Casey Kelly doggedly refuses to sit still for the camera. He squirms, he wiggles, he wags his tail.

His impatience is not surprising. At 10 weeks, he would rather wander off to inspect the cars, the people and nearby fields than pose for a photographer.

But such behavior will not be tolerated for long. Casey Kelly is a member of the Corps now -- the Fairfax County Police Department's elite K-9 Corps.

Kelly, as his new owners will call him, is the latest recruit to the police department's special 10-member dog search team. The dogs, all of them about 100-pound German shepherds, are used to help police search for missing persons and look for burglars or trespassers hiding in buildings or warehouses.

Kelly, a purebred German shepherd, was donated to the police department by the Fidelco Guide Dog Foundation, of Bloomfield, Conn., which trains guide dogs for the blind.

The puppy was brought to Fairfax County as a result of a story in The Washington Post that said the police department needed more dogs in their canine unit.

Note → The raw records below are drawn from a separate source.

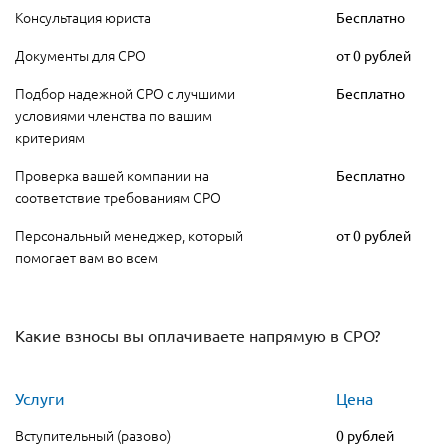
Консультация юриста
Бесплатно
Документы для СРО
от 0 рублей
Подбор надежной СРО с лучшими
Бесплатно
условиями членства по вашим
критериям
Проверка вашей компании на
Бесплатно
соответствие требованиям СРО
Персональный менеджер, который
от 0 рублей
помогает вам во всем
Какие взносы вы оплачиваете напрямую в СРО?
Услуги
Цена
Вступительный (разово)
0 рублей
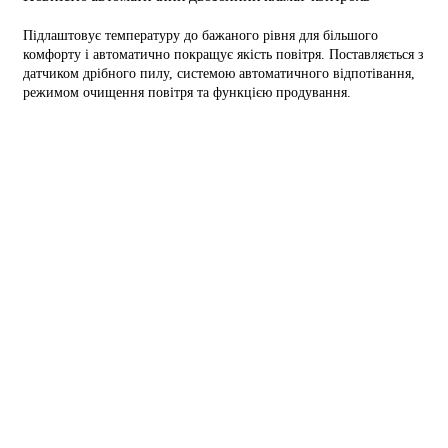
Підлаштовує температуру до бажаного рівня для більшого
комфорту і автоматично покращує якість повітря. Поставляється з
датчиком дрібного пилу, системою автоматичного відпотівання,
режимом очищення повітря та функцією продування.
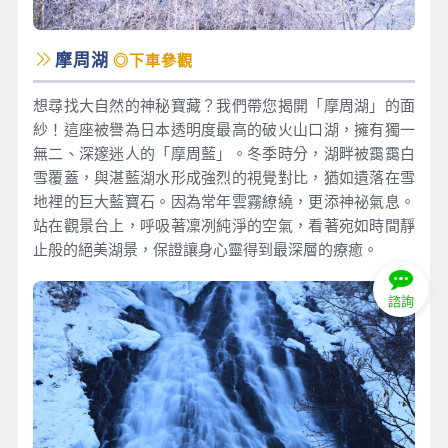
摩周湖
◎下車參觀
想尋找大自然的神秘寶藏？我們帶您揭開「摩周湖」的面
紗！這座被譽為日本透明度最高的破火山口湖，擁有獨一
無二、深邃迷人的「摩周藍」。冬季時分，湖畔被靄靄白
雪覆蓋，與湛藍湖水形成強烈的視覺對比，猶如遺落在雪
地裡的巨大藍寶石。因為常年雲霧繚繞，更添神祕氣息。
站在觀景台上，呼吸著凜冽純淨的空氣，看著宛如時間靜
止般的絕美湖景，保證讓身心靈得到最深層的療癒。
諮詢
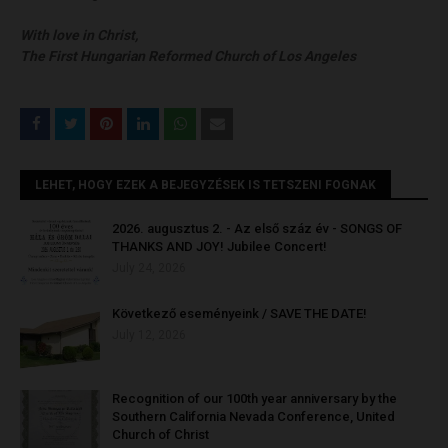
With love in Christ,
The First Hungarian Reformed Church of Los Angeles
LEHET, HOGY EZEK A BEJEGYZÉSEK IS TETSZENI FOGNAK
2026. augusztus 2. - Az első száz év - SONGS OF
THANKS AND JOY! Jubilee Concert!
July 24, 2026
Következő eseményeink / SAVE THE DATE!
July 12, 2026
Recognition of our 100th year anniversary by the
Southern California Nevada Conference, United
Church of Christ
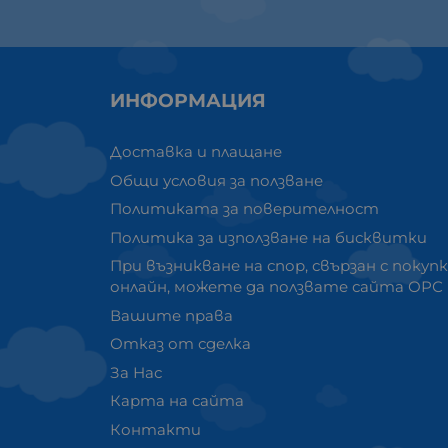
ИНФОРМАЦИЯ
Доставка и плащане
Общи условия за ползване
Политиката за поверителност
Политика за използване на бисквитки
При възникване на спор, свързан с покуп
онлайн, можете да ползвате сайта ОРС
Вашите права
Отказ от сделка
За Нас
Карта на сайта
Контакти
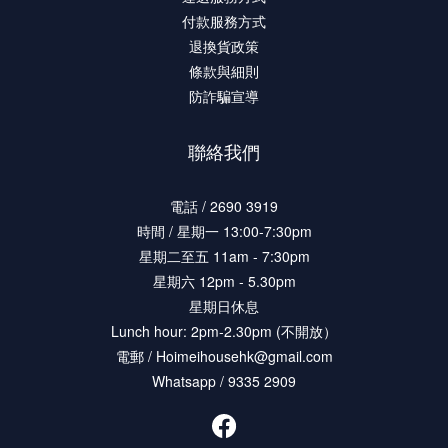
付款服務方式
退換貨政策
條款與細則
防詐騙宣導
聯絡我們
電話 / 2690 3919
時間 / 星期一 13:00-7:30pm
星期二至五 11am - 7:30pm
星期六 12pm - 5.30pm
星期日休息
Lunch hour: 2pm-2.30pm (不開放）
電郵 / Hoimeihousehk@gmail.com
Whatsapp / 9335 2909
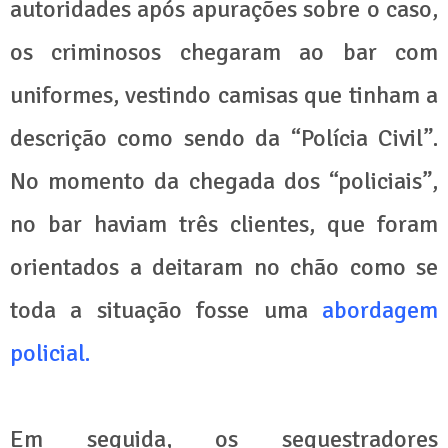
autoridades após apurações sobre o caso,
os criminosos chegaram ao bar com
uniformes, vestindo camisas que tinham a
descrição como sendo da “Polícia Civil”.
No momento da chegada dos “policiais”,
no bar haviam três clientes, que foram
orientados a deitaram no chão como se
toda a situação fosse uma
abordagem
policial.
Em seguida, os sequestradores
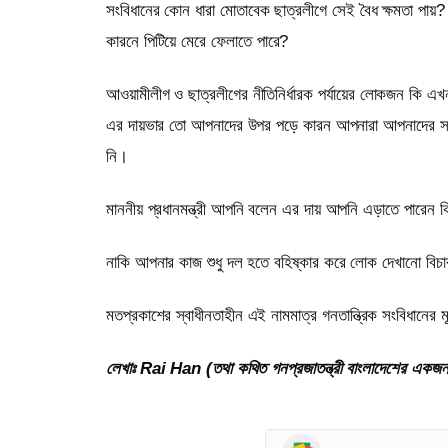
সংবিধানের কোন ধারা মোতাবেক ছাত্রলীগে সেই বৈধ ক্ষমতা পায়
কারনে পিটিয়ে মেরে ফেলাতে পারে?
আওয়ামীলীগ ও ছাত্রলীগের নীতিনির্ধারক পর্যায়ের লোকজন কি এখ
এর দায়ভার তো আপনাদের উপর পড়ে কারন আপনারা আপনাদের সংগঠ
নি।
মাননীয় প্রধানমন্ত্রী আপনি বলেন এর দায় আপনি এড়াতে পারেন ক
নাকি আপনার কাজ শুধু দল হতে বহিষ্কার করে লোক দেখানো বিচ
মতপ্রকাশের স্বাধীনতাহীন এই নামমাত্র গনতান্ত্রিক সংবিধানের ম
লেখাঃ Rai Han (তথা কথিত গনপ্রজাতন্ত্রী বাংলাদেশের একজন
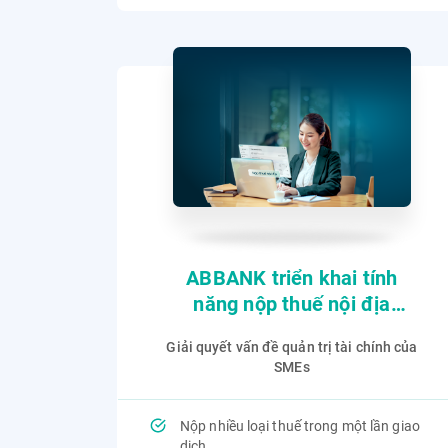
ABBANK triển khai tính
năng nộp thuế nội địa
online dành cho doanh
Giải quyết vấn đề quản trị tài chính của
nghiệp
SMEs
Nộp nhiều loại thuế trong một lần giao
dịch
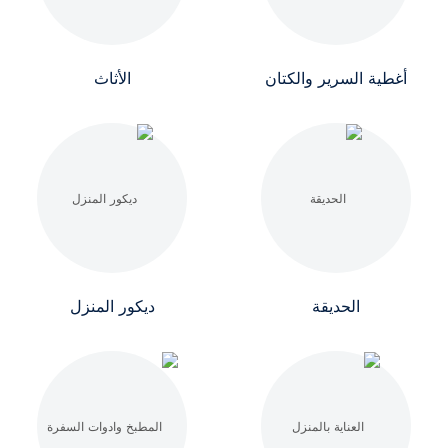
أغطية السرير والكتان
الأثاث
الحديقة
ديكور المنزل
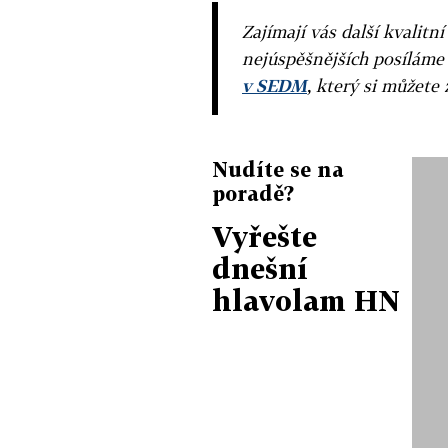
Zajímají vás další kvalit
nejúspěšnějších posíláme
v SEDM
, který si můžete 
Nudíte se na
poradě?
Vyřešte
dnešní
hlavolam HN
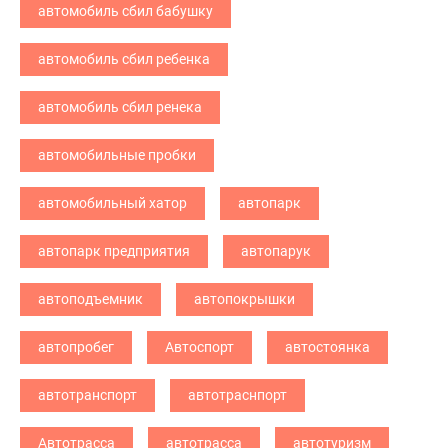
автомобиль сбил бабушку
автомобиль сбил ребенка
автомобиль сбил ренека
автомобильные пробки
автомобильный хатор
автопарк
автопарк предприятия
автопарук
автоподъемник
автопокрышки
автопробег
Автоспорт
автостоянка
автотранспорт
автотраснпорт
Автотрасса
автотрасса
автотуризм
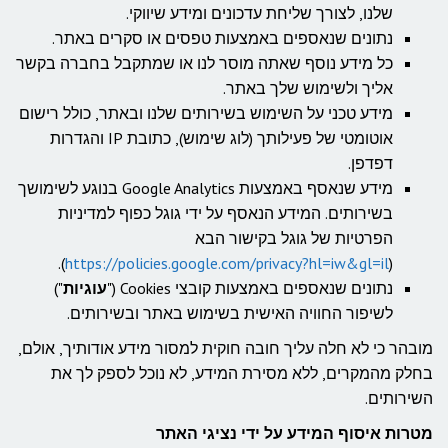
שלנו, לצורך שליחת עדכונים ומידע שיווקי.
נתונים שנאספים באמצעות טפסים או סקרים באתר.
כל מידע נוסף שאתה מוסר לנו או שמתקבל בחברה בקשר
אליך ולשימוש שלך באתר.
מידע טכני על השימוש בשירותים שלנו ובאתר, כולל רישום
אוטומטי של פעילותך (לוג שימוש), כתובת IP והגדרות
דפדפן.
מידע שנאסף באמצעות Google Analytics בנוגע לשימושך
בשירותים. המידע הנאסף על ידי גוגל כפוף למדיניות
הפרטיות של גוגל בקישור הבא
).
https://policies.google.com/privacy?hl=iw&gl=il
(
נתונים שנאספים באמצעות קובצי Cookies ("
עוגיות
")
לשיפור החוויה האישית בשימוש באתר ובשירותים.
מובהר כי לא חלה עליך חובה חוקית למסור מידע אודותיך, אולם,
בחלק מהמקרים, ללא מסירת המידע, לא נוכל לספק לך את
השירותים.
מטרות איסוף המידע על ידי נציגי האתר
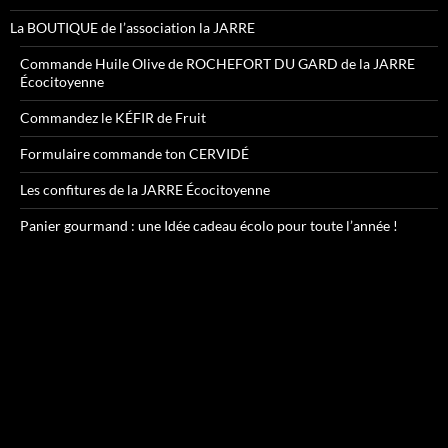
La BOUTIQUE de l’association la JARRE
Commande Huile Olive de ROCHEFORT DU GARD de la JARRE
Écocitoyenne
Commandez le KÉFIR de Fruit
Formulaire commande ton CERVIDÉ
Les confitures de la JARRE Écocitoyenne
Panier gourmand : une Idée cadeau écolo pour toute l’année !
Lecteur
vidéo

Charles Krohn, a representative of the Kaman Corp., which established Fidelco, saw the story and arranged for Kelly to be given to the department. Police officials said Fidelco flew Kelly down in its corporate jet July 16 and presented him to the police department the next day.

"This is the first dog we have ever raised from puppyhood," said Warren Carmichael, Fairfax County Police Department spokesman. "We usually get them when they are full grown."

Officer S.G. Bailey, the department's special K-9 unit trainer, will raise Kelly at his western Prince William County home until the dog is about 1 year old.

At that time, Bailey said, Kelly will be matched with his future police partner, who will train and house the dog. Bailey said the county will pay for all of Kelly's food and supply the officer with a back-yard kennel.

When Kelly is old enough, he will be put through a 14-week program that will teach him obedience, agility skills, attack training and scent work for searching buildings. Bailey said Kelly will work eight hours a day, five days a week to prepare for his career as a police dog.

Maj. Kelly Coffelt, commander of the department's operations support bureau -- and who shares honors as Kelly's namesake with Police Chief John E. Granfield's 7-year-old daughter -- said the puppy's personality and possible physical deformities, such as hip dysplasia, a hip problem common to German shepherds, will be closely watched.

"Because of temperament and possible physical problems, you never know if a dog will be suitable until you start to train them," said Coffelt. If Kelly "washes out," Bailey said, "Fidelco will probably take him back."

Kelly will be trained at the police department's K-9 training school in western Fairfax to scale ladders, climb through windows, jump over holes and ditches and protect his partner from attack.